South Whidbey Fire/EMS firefighters extinguish a brush fire near Humphrey Road Friday afternoon. Photo provided
                                South Whidbey Fire/EMS firefighters extinguish a brush fire near Humphrey Road Friday afternoon. Photo provided

South Whidbey Fire/EMS firefighters extinguish a brush fire near Humphrey Road Friday afternoon. Photo provided South Whidbey Fire/EMS firefighters extinguish a brush fire near Humphrey Road Friday afternoon. Photo provided

Dry weather leads to South Whidbey fires

Dry conditions contributed to two fires on South Whidbey recently.

Around 4:45 p.m. Sunday, South Whidbey Fire/EMS first responders arrived at a structure fire on Saratoga Road, according to Deputy Fire Chief Jon Beck. An attached workshop burned in the blaze, but flames didn’t extend to the residence. A firefighter was injured and treated on scene, Beck said.
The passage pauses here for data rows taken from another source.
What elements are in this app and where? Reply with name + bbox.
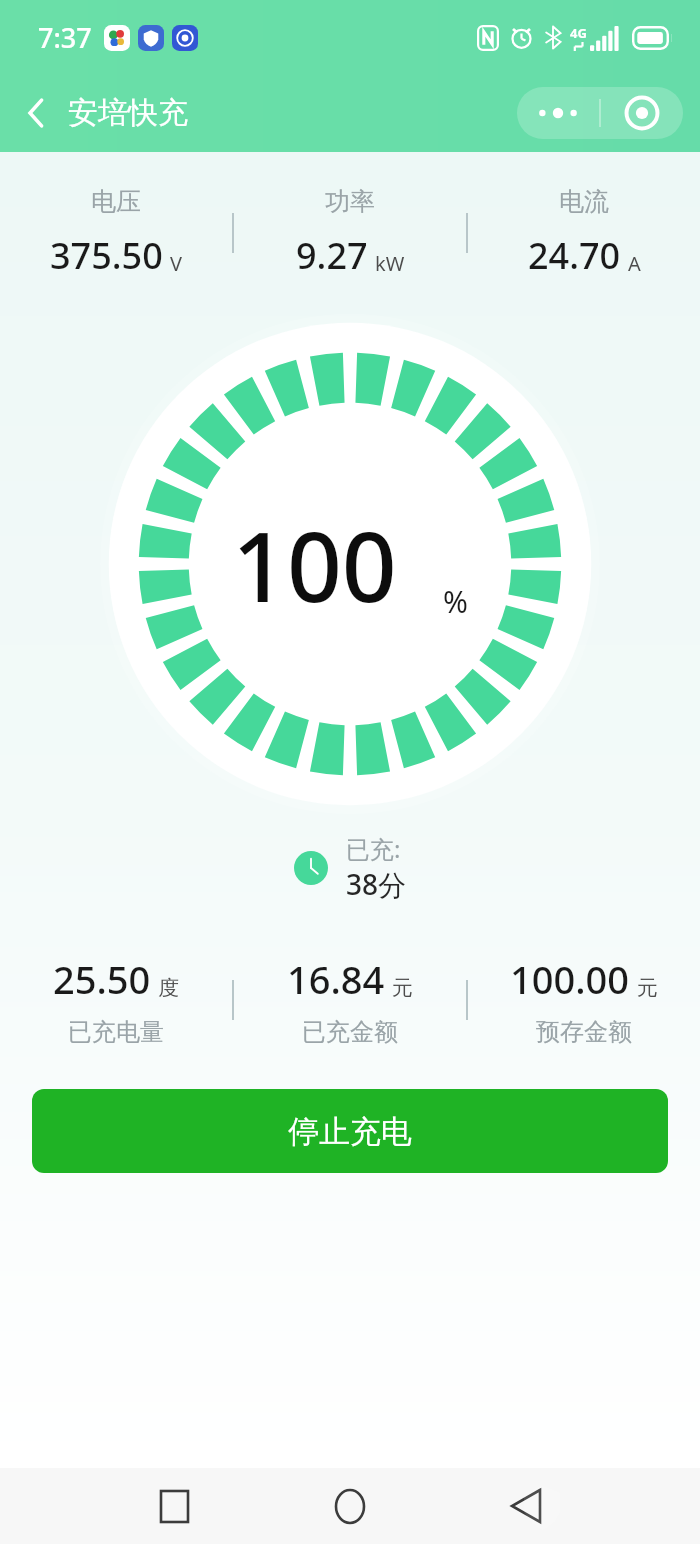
button[interactable]: 停止充电: [32, 1089, 668, 1173]
staticText: 已充:: [346, 832, 401, 865]
staticText: 安培快充: [68, 94, 188, 132]
staticText: 100.00: [510, 953, 630, 1005]
staticText: 16.84: [287, 953, 385, 1005]
staticText: 停止充电: [288, 1112, 412, 1151]
staticText: 电流: [559, 186, 609, 217]
staticText: 元: [637, 975, 658, 1001]
staticText: 已充金额: [302, 1017, 398, 1047]
button[interactable]: Target: [601, 87, 683, 139]
button[interactable]: More options: [517, 87, 599, 139]
staticText: 电压: [91, 186, 141, 217]
button[interactable]: Recent apps: [86, 1468, 262, 1544]
staticText: 4G: [570, 24, 587, 42]
staticText: %: [443, 581, 468, 622]
button[interactable]: Back: [438, 1468, 614, 1544]
staticText: 375.50: [50, 231, 163, 280]
staticText: V: [170, 250, 182, 277]
staticText: 功率: [325, 186, 375, 217]
staticText: 元: [392, 975, 413, 1001]
staticText: 100: [232, 499, 397, 630]
staticText: 38分: [346, 865, 407, 903]
button[interactable]: Home: [262, 1468, 438, 1544]
staticText: A: [628, 250, 641, 277]
staticText: 预存金额: [536, 1017, 632, 1047]
staticText: 25.50: [53, 953, 151, 1005]
staticText: kW: [375, 250, 405, 277]
staticText: 度: [158, 975, 179, 1001]
staticText: 24.70: [528, 231, 621, 280]
staticText: 已充电量: [68, 1017, 164, 1047]
staticText: 9.27: [296, 231, 368, 280]
button[interactable]: Back: [0, 82, 214, 144]
staticText: 7:37: [38, 19, 92, 56]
A discarded cigarette on the ground outside the workshop started the fire, he said. The two occupants in the house were uninjured.

About 18 people responded with 11 vehicles; it took them about 15 minutes to extinguish the flames.
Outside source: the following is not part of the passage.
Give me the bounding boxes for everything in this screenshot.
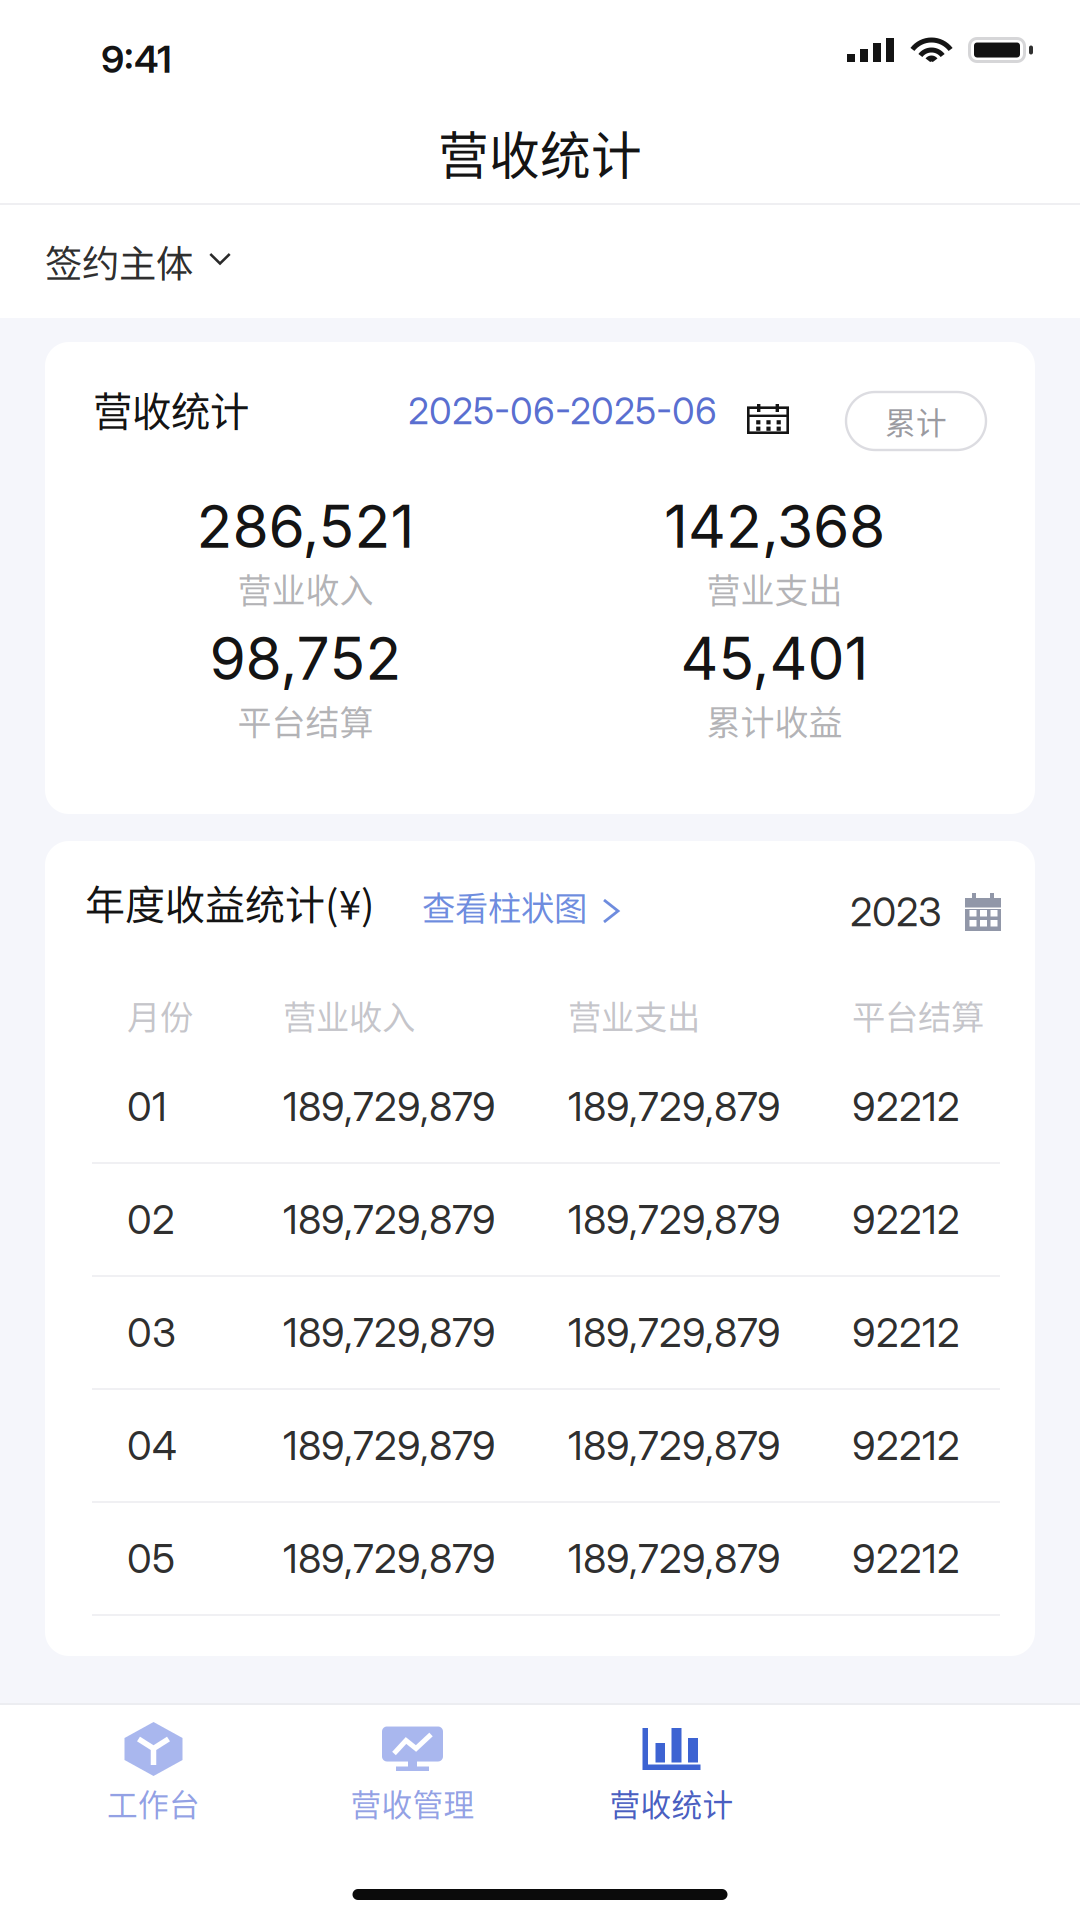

Shortly after 12 p.m. Friday, a brush fire on Humphrey Road burned about two acres of grass, Beck said. A man was working on his car and a spark from grinding metal ignited grass on the ground, even though he had put down a mat around the vehicle to try and prevent a fire.

About 16 personnel arrived to find flames on both sides of Humphrey Road. The property owner had minor injuries that were treated on scene. The blaze spread close to structures but didn’t cause any damage to anything else.

Central Whidbey Island Fire and Rescue provided mutual aid with two vehicles and four firefighters.

Beck said extra precautions should be taken during the dry summer months. There’s currently a “type one” burn ban in effect in Island County, which prohibits outdoor burning of natural debris. Recreational fires in approved fire pits and barbecues are allowed.

Central Whidbey Fire Chief Ed Hartin said his district has responded to several vegetation fires recently.

“They have all been small but the rate of spread has been higher than typical for our area and causes significant concern,” Hartin said in an email.

Most of the incidents have been caused by “careless disposal of smoking materials” or mowers hitting an object and causing a spark, he said.